Within days Kevin and I went from dancing in tuxedos at a wedding to carrying our best friend’s casket across a cemetery lawn. It was a stifling hot and humid August day. I could feel the sweat running down my back as my right hand gripped the rail on the coffin. We walked slowly from the hearse toward the small tent and the sea of faces circling the graveside.
This can’t be happening. Being a casket bearer is a job for old men in dark overcoats and fedoras, not twenty-somethings in silk ties and button down shirts living in their first apartment.
Yet here we are. I remember standing next to Kevin while someone prayed. Except he didn’t really pray. He was “preach praying”. And it went on forever. It was making me mad. I wanted to punch him. About five minutes into it Kevin leaned over and whispered, “If Gould were here, he’d tell this guy to shut up already.”
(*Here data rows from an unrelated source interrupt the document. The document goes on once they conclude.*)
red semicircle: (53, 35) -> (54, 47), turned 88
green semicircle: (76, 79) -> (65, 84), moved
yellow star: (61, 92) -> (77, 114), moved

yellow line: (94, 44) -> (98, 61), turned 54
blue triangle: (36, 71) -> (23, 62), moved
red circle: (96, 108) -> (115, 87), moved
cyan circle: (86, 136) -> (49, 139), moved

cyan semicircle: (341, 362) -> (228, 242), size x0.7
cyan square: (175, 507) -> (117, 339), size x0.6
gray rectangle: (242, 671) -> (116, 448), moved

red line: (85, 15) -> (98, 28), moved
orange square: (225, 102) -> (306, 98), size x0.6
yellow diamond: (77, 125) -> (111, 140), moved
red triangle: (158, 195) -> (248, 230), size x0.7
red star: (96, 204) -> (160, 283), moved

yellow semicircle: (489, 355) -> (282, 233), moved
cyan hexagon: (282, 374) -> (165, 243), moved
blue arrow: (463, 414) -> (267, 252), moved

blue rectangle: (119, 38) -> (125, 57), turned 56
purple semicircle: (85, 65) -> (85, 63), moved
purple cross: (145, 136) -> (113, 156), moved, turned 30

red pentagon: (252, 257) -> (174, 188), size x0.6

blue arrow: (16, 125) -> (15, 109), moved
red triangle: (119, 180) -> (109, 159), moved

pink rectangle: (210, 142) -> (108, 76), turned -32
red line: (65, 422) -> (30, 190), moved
Finally it was over. We walked to the hearse for the ride back to the church for the obligatory ham sandwich and potato salad lunch. The six of us sat silent, staring through the windows at the citizens of Spencer running errands and working in their yards, oblivious to our sorrow and loss.
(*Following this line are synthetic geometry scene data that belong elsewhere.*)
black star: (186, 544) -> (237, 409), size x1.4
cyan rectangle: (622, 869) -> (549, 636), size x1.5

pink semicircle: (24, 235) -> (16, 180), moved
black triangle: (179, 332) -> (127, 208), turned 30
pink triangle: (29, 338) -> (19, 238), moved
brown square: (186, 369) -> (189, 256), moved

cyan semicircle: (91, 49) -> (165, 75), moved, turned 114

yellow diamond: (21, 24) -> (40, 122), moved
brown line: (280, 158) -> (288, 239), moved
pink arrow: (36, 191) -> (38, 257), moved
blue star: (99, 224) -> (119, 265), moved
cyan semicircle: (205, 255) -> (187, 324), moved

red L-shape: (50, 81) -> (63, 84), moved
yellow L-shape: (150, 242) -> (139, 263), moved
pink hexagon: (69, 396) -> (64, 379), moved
The thing about death is that it happens in the middle of life.
It’s hard to believe that was 25 years ago. It’s hard to believe I’m old enough to say things like “that was 25 years ago”. A lot of life has happened since then and most of it not according to the plans made by the idealistic college kids that we were. In business they talk about “5-year plans”. But they don’t have a class called, “What To Do When Your Plans Go Up In Smoke”.
It would be an excellent addition to the curriculum.
From birth we are taught, either purposely or by default, that life is linear. We roll over before we crawl. We walk before we run. We start school in kindergarten and move through elementary into junior high. Then high school. Then we go to college and take classes labeled “101” and “202”. Then “303” and “404” and we graduate. Because everything else has unfolded in order and proper sequence up to this point we think to ourselves, “I believe I’ll get a job, go back to grad school, get my master’s degree (and yes, Master’s classes begin with “505”), get married, buy a split level in the ‘burbs, have 2.5 kids, a couple Big Wheels in the driveway and get a poodle that thinks it’s a real dog.”
And for some, the plan works. Right up and through the part about receiving the gold watch after 35 years of service to the same company and retiring to travel the country in a Winnebago. But not for most. For most of us life is not a straight line. There are detours. Unplanned circumstances. These detours can either derail us permanently or they can become the fodder for a blessed life. If we insist on trying to make life go in order and according to our well intentioned plans, we’ll likely die a frustrated mess. If we accept the detours as experiences to be thoroughly lived instead of merely tolerated, we’ll discover blessings we didn’t anticipate.
Simply put, detours don’t take us away from our life. Detours are life.
It’s good to plan. It’s good to think ahead. It’s good to set goals.
It’s also good to remember that a loose electrical wire, or any other number of random occurrences, could make this day our last day.
Because even if life goes according to plan, the time between wedding and funeral is pretty short.
So go make the most of it.
“Teach us, God, to number our days that we might gain a heart of wisdom.”